Introductory Lecture to Course on Dental Mechanics.

By Dr. J. WALKER.

Gentlemen,—The authorities of the Dental Hospital of London have entrusted to me the heavy responsibility of lecturing on Dental Mechanics for this present Session of 1880 and 1881. I have undertaken this post with many misgivings; the subject is so wide and comprehensive, the study so important to you now, and the effect of good or bad teaching will so deeply affect your whole life, that I might well have hesitated before finally accepting the duties that will now devolve upon me.

I have taken a great interest in this Hospital and School from its early foundation, when the pupils were few, and the School and Hospital had, so to speak, to win its spurs; but in passing, I may here remark that that small class of students, then a new feature in London life, by their diligence, learning and conduct, have established throughout the country a name and reputation that you will have to perpetuate. It was by the combined efforts of the whole profession, and by the fact that its senior members were able to point back to so many successful students of this School and Hospital, now earnest practitioners in nearly every large town of the British Isles, that the leaders of our department of Surgery were enabled to bring this special branch before the notice of Parliament, and obtain a Bill which now governs the method and extent of the classes and hospital practice of all our schools.

As your lecturer, I may perhaps without egotism mention that I was one of the six gentlemen appointed as the first Assistant Dental Surgeons to this Hospital, while it was struggling through its first year of active life. I remained at my post nearly ten years, until driven by increasing practice to relinquish the work, then, as now, carried on in your Hospital. It is the knowledge and experience I then gained, and the lessons I have since learnt as the result of treatment in private practice, that I have now to offer you—many failures and some successes, many abortive schemes, and some inventions that have stood the test of time.

My best thanks are due to the Managing Committee of this Hospital, for electing me to be the colleague of such men as Alfred Coleman, C. S. Tomes, and D. Lewis.

Gentlemen, I am fully conscious of the honour, and will do my best, if health and strength are given me, to redeem in part the loss you have sustained in the resignation of your late teacher, Mr. James Smith Turner. I know that you and your companions in hospital practice held him in high esteem. He has been a true friend to the London Dental School. He had become a ripe and experienced teacher, one fully alive to the best manner of treating his subject, passing by what the student might gain for himself from books, to dwell upon those details that a man of his experience could so fully grasp. But much as we miss him, we may yet congratulate ourselves that we have not to mourn over the death of so good and faithful a friend. He is now as actively at work in another sphere of Dental life; he is even working harder than ever in perfecting the work that has so prospered in the hands of Messrs. Tomes and Turner. He is consolidating the Dental Act of 1878, making every effort to render the Register of 1881 as perfect as may be, and to raise the standard of Dental Education throughout Great Britain. That the number of Dental Schools may be equal to what is now demanded by students, the schools be sound in teaching power, the men elected as teachers be conscientious in their newly appointed work, that full and complete courses on each Dental subject be delivered—these are a few items of his daily work. The end and object of his endeavours is that the students in the various schools may gather wider stores of knowledge during their curriculum, so that the various examining bodies may see their way to enforce a higher standard of examination than is now enforced to obtain the L.D.S. Diploma, and the coveted power of registration.

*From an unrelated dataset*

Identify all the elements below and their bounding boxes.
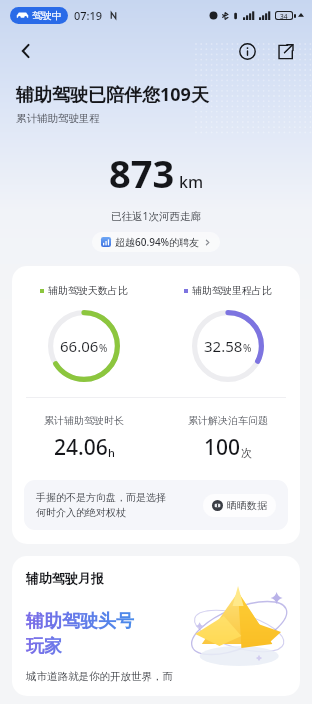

Those gentlemen who were members of Mr. Turner’s class last year will join with me in wishing him long life and energy to complete his self-imposed task.

To come to the special subject of my lecture. At the risk of provoking the well-known retort of “nothing like leather,” I venture to assert that no man can ever prove himself a good Dental Surgeon unless he is a skilled artist in Dental Mechanics. To kindle a spark of my own enthusiasm for the subject, to fan that spark into a flame that shall burn brighter and brighter in your life until you lay down the file and the engraver, with a sense that you have done some good work in the world, is at once my endeavour and my duty. A painter or sculptor of eminence in his profession is frequently the leader in the fashionable world, he is feasted by the city guilds, his company is sought by the rich and noble, he has the entrée to the literary circles of every capital, yet the work of the artist is, at best, but to reproduce a faint imitation of nature in cold marble or on inanimate canvass. The subjects of your handiwork will be full of life and animation.

What is the necessary training for such accomplishments? A full and perfect realization of all the forms of human beauty, and of woman’s beauty in particular. Why do I dwell so much on the complete form of beauty? Because no face can be perfect in beauty, unless its features each and all are in harmony. The teeth have a peculiarly marked position in relation to the features: one missing link in the circle will attract attention and mar the harmony of an otherwise lovely face, like a false chord in music.